A NEW LEARNING
I subscribe to an art e-zine that comes twice weekly and provides hints to improve my art, my enjoyment and the marketing of it. Most recently the October 7, 2008 topic was “Art in Hard Times.” It is a response to artists’ concerns about the economy. Robert Genn is the author and artist and originator of The Painter’s Keys online newsletter. His comments prompted me to consider other implications. Genn wrote that in his experience, investment and collector art can continue to thrive in bad times. He suggests that “Recessions are blessings. Historically, recessions and depressions have been times when "important" work gets made. Realistically, our financial outlay for equipment and art materials (unless your medium is gold) is relatively minor. In hard times artists need to get themselves as debt free as possible and invest in the joy of their vision.”

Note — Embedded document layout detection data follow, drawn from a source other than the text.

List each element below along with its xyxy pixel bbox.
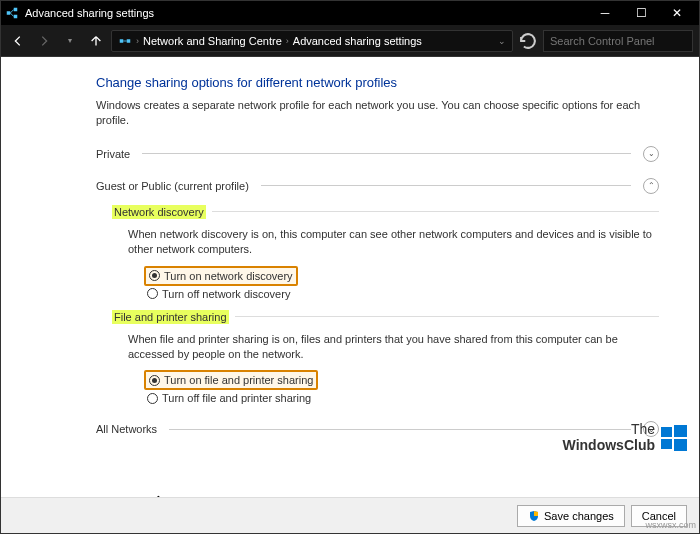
windows-logo-icon bbox=[661, 425, 687, 451]
svg-rect-10 bbox=[661, 439, 672, 449]
shield-icon bbox=[528, 510, 540, 522]
content-area: Change sharing options for different net… bbox=[1, 57, 699, 497]
svg-rect-1 bbox=[14, 8, 18, 12]
divider bbox=[235, 316, 659, 317]
section-network-discovery: Network discovery When network discovery… bbox=[112, 205, 659, 302]
radio-label: Turn on network discovery bbox=[164, 270, 293, 282]
watermark: The WindowsClub bbox=[563, 422, 687, 453]
profile-label: Private bbox=[96, 148, 130, 160]
up-button[interactable] bbox=[85, 30, 107, 52]
chevron-right-icon: › bbox=[136, 36, 139, 46]
radio-file-printer-on[interactable]: Turn on file and printer sharing bbox=[146, 372, 316, 388]
svg-rect-2 bbox=[14, 15, 18, 19]
save-changes-button[interactable]: Save changes bbox=[517, 505, 625, 527]
radio-label: Turn off network discovery bbox=[162, 288, 290, 300]
divider bbox=[261, 185, 631, 186]
recent-dropdown[interactable]: ▾ bbox=[59, 30, 81, 52]
radio-icon bbox=[149, 270, 160, 281]
source-mark: wsxwsx.com bbox=[645, 520, 696, 530]
chevron-down-icon[interactable]: ⌄ bbox=[498, 36, 506, 46]
chevron-right-icon: › bbox=[286, 36, 289, 46]
section-title-file-printer: File and printer sharing bbox=[112, 310, 229, 324]
profile-private[interactable]: Private ⌄ bbox=[96, 143, 659, 165]
radio-icon bbox=[149, 375, 160, 386]
svg-line-4 bbox=[10, 13, 14, 17]
maximize-button[interactable]: ☐ bbox=[623, 1, 659, 25]
divider bbox=[212, 211, 659, 212]
minimize-button[interactable]: ─ bbox=[587, 1, 623, 25]
section-title-network-discovery: Network discovery bbox=[112, 205, 206, 219]
radio-label: Turn off file and printer sharing bbox=[162, 392, 311, 404]
profile-guest-public[interactable]: Guest or Public (current profile) ⌃ bbox=[96, 175, 659, 197]
section-desc: When network discovery is on, this compu… bbox=[128, 227, 659, 258]
breadcrumb[interactable]: › Network and Sharing Centre › Advanced … bbox=[111, 30, 513, 52]
navbar: ▾ › Network and Sharing Centre › Advance… bbox=[1, 25, 699, 57]
window: Advanced sharing settings ─ ☐ ✕ ▾ › Netw… bbox=[0, 0, 700, 534]
search-input[interactable] bbox=[543, 30, 693, 52]
radio-network-discovery-on[interactable]: Turn on network discovery bbox=[146, 268, 296, 284]
button-label: Save changes bbox=[544, 510, 614, 522]
app-icon bbox=[5, 6, 19, 20]
profile-label: All Networks bbox=[96, 423, 157, 435]
watermark-line2: WindowsClub bbox=[563, 438, 655, 453]
page-heading: Change sharing options for different net… bbox=[96, 75, 659, 90]
svg-rect-11 bbox=[674, 439, 687, 451]
section-file-printer-sharing: File and printer sharing When file and p… bbox=[112, 310, 659, 407]
window-title: Advanced sharing settings bbox=[25, 7, 587, 19]
cursor-icon bbox=[157, 495, 173, 497]
network-center-icon bbox=[118, 34, 132, 48]
radio-icon bbox=[147, 288, 158, 299]
svg-line-3 bbox=[10, 10, 14, 14]
profile-label: Guest or Public (current profile) bbox=[96, 180, 249, 192]
radio-icon bbox=[147, 393, 158, 404]
close-button[interactable]: ✕ bbox=[659, 1, 695, 25]
back-button[interactable] bbox=[7, 30, 29, 52]
chevron-up-icon: ⌃ bbox=[643, 178, 659, 194]
svg-rect-5 bbox=[120, 39, 124, 43]
svg-rect-9 bbox=[674, 425, 687, 437]
radio-label: Turn on file and printer sharing bbox=[164, 374, 313, 386]
forward-button[interactable] bbox=[33, 30, 55, 52]
watermark-line1: The bbox=[563, 422, 655, 437]
svg-rect-6 bbox=[127, 39, 131, 43]
breadcrumb-advanced-sharing[interactable]: Advanced sharing settings bbox=[293, 35, 422, 47]
divider bbox=[142, 153, 631, 154]
refresh-button[interactable] bbox=[517, 30, 539, 52]
radio-file-printer-off[interactable]: Turn off file and printer sharing bbox=[144, 390, 659, 406]
svg-rect-0 bbox=[7, 11, 11, 15]
section-desc: When file and printer sharing is on, fil… bbox=[128, 332, 659, 363]
radio-network-discovery-off[interactable]: Turn off network discovery bbox=[144, 286, 659, 302]
breadcrumb-network-center[interactable]: Network and Sharing Centre bbox=[143, 35, 282, 47]
page-subtext: Windows creates a separate network profi… bbox=[96, 98, 659, 129]
titlebar: Advanced sharing settings ─ ☐ ✕ bbox=[1, 1, 699, 25]
footer: Save changes Cancel bbox=[1, 497, 699, 533]
chevron-down-icon: ⌄ bbox=[643, 146, 659, 162]
svg-rect-8 bbox=[661, 427, 672, 437]
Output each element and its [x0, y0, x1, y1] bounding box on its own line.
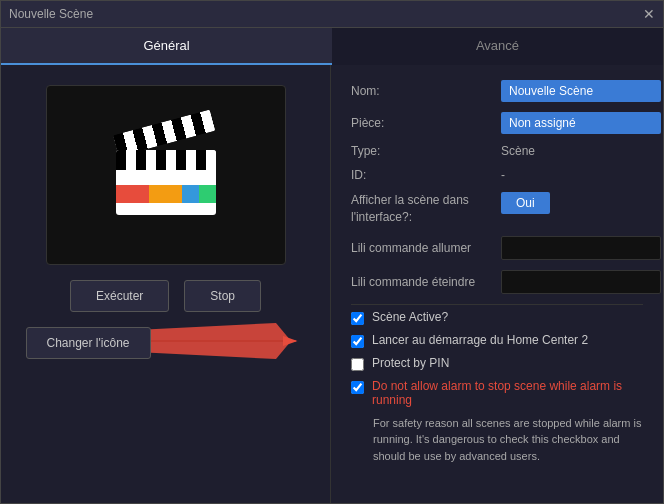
id-label: ID: [351, 168, 501, 182]
color-bar-green [199, 185, 216, 203]
no-alarm-checkbox[interactable] [351, 381, 364, 394]
type-value: Scène [501, 144, 535, 158]
clapper-icon [116, 135, 216, 215]
no-alarm-row: Do not allow alarm to stop scene while a… [351, 379, 643, 407]
scene-active-label: Scène Active? [372, 310, 448, 324]
nom-label: Nom: [351, 84, 501, 98]
launch-startup-checkbox[interactable] [351, 335, 364, 348]
title-bar: Nouvelle Scène ✕ [1, 1, 663, 28]
divider [351, 304, 643, 305]
scene-preview [46, 85, 286, 265]
afficher-row: Afficher la scène dans l'interface?: Oui [351, 192, 643, 226]
type-label: Type: [351, 144, 501, 158]
piece-row: Pièce: [351, 112, 643, 134]
change-icon-button[interactable]: Changer l'icône [26, 327, 151, 359]
window-title: Nouvelle Scène [9, 7, 93, 21]
lili-eteindre-input[interactable] [501, 270, 661, 294]
nom-input[interactable] [501, 80, 661, 102]
clapper-stripes [116, 150, 216, 170]
nom-row: Nom: [351, 80, 643, 102]
scene-active-checkbox[interactable] [351, 312, 364, 325]
piece-input[interactable] [501, 112, 661, 134]
id-row: ID: - [351, 168, 643, 182]
launch-startup-label: Lancer au démarrage du Home Center 2 [372, 333, 588, 347]
id-value: - [501, 168, 505, 182]
stop-button[interactable]: Stop [184, 280, 261, 312]
color-bar-blue [182, 185, 199, 203]
color-bar-orange [149, 185, 166, 203]
execute-button[interactable]: Exécuter [70, 280, 169, 312]
lili-allumer-label: Lili commande allumer [351, 241, 501, 255]
right-panel: Nom: Pièce: Type: Scène ID: - Afficher l… [331, 65, 663, 503]
tab-bar: Général Avancé [1, 28, 663, 65]
clapper-color-bars [116, 185, 216, 203]
afficher-label: Afficher la scène dans l'interface?: [351, 192, 501, 226]
piece-label: Pièce: [351, 116, 501, 130]
tab-avance[interactable]: Avancé [332, 28, 663, 65]
no-alarm-label: Do not allow alarm to stop scene while a… [372, 379, 643, 407]
color-bar-orange2 [166, 185, 183, 203]
lili-allumer-row: Lili commande allumer [351, 236, 643, 260]
oui-button[interactable]: Oui [501, 192, 550, 214]
tab-general[interactable]: Général [1, 28, 332, 65]
protect-pin-checkbox[interactable] [351, 358, 364, 371]
scene-active-row: Scène Active? [351, 310, 643, 325]
color-bar-red [116, 185, 133, 203]
arrow-container: Changer l'icône [26, 327, 306, 359]
lili-eteindre-label: Lili commande éteindre [351, 275, 501, 289]
protect-pin-row: Protect by PIN [351, 356, 643, 371]
close-button[interactable]: ✕ [643, 6, 655, 22]
clapper-body [116, 150, 216, 215]
left-panel: Exécuter Stop Changer l'icône [1, 65, 331, 503]
lili-allumer-input[interactable] [501, 236, 661, 260]
lili-eteindre-row: Lili commande éteindre [351, 270, 643, 294]
action-buttons: Exécuter Stop [70, 280, 261, 312]
safety-text: For safety reason all scenes are stopped… [351, 415, 643, 465]
type-row: Type: Scène [351, 144, 643, 158]
protect-pin-label: Protect by PIN [372, 356, 449, 370]
content-area: Exécuter Stop Changer l'icône [1, 65, 663, 503]
main-window: Nouvelle Scène ✕ Général Avancé [0, 0, 664, 504]
launch-startup-row: Lancer au démarrage du Home Center 2 [351, 333, 643, 348]
color-bar-red2 [132, 185, 149, 203]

Recession! The word sends chills up the businessman's back. Do the evaporation of bank credit, the drop of home values and stock market uncertainties trouble you? The US Congress would not have changed its mind about passing the bailout package if the majority had remained unconvinced of its necessity. The step was taken to stem off economic recession. Some people however, believe the US is already in recession. Technically a recession consists of two consecutive down quarters in the gross national product. That has not yet happened. I have examined the competing opinions of journalists, economists and politicians with regard to the economic position in which the USA particularly and my country of Canada presently find themselves.
Sorry. I can’t help myself. Bill Maher would ridicule me. I was a preacher for so long. I am not any longer but I still see parallels between spiritual and economic observations such as I cited. I am also a follower of Christ, so it’s natural and beneficial for me to examine transferable concepts. New Testament writer of the book of James wrote in his fourth chapter verse 13-17, wrote about spiritual recession. The roots of spiritual recession appear to be similar to the roots of economic recession. One common root of recession can be foolish presumption since the person described in verses 13 and 16 lives as if tomorrow will never come but is motivated by money and greed. Another root of recession whether economic or spiritual is overlooked perspectives since in verse 14 James teaches that life comes with some uncertainties but life also has certainties. The uncertainties are summed up in a question. “What is your life?” Certainties are contained in the expression, “It appears for a little while and then vanishes away.” A third common root to recession whether economic or spiritual is abandoned priorities. In verses 15-17 James is urging readers to get priorities in order because some people have forsaken two things, God’s will and His way.
If it’s natural to revisit a business strategy when market conditions change, it is likely appropriate for me to revisit my relationship with God. If the bedrock to business success is entrepreneurial spirit, substratum to spiritual victory is a blameless spirit.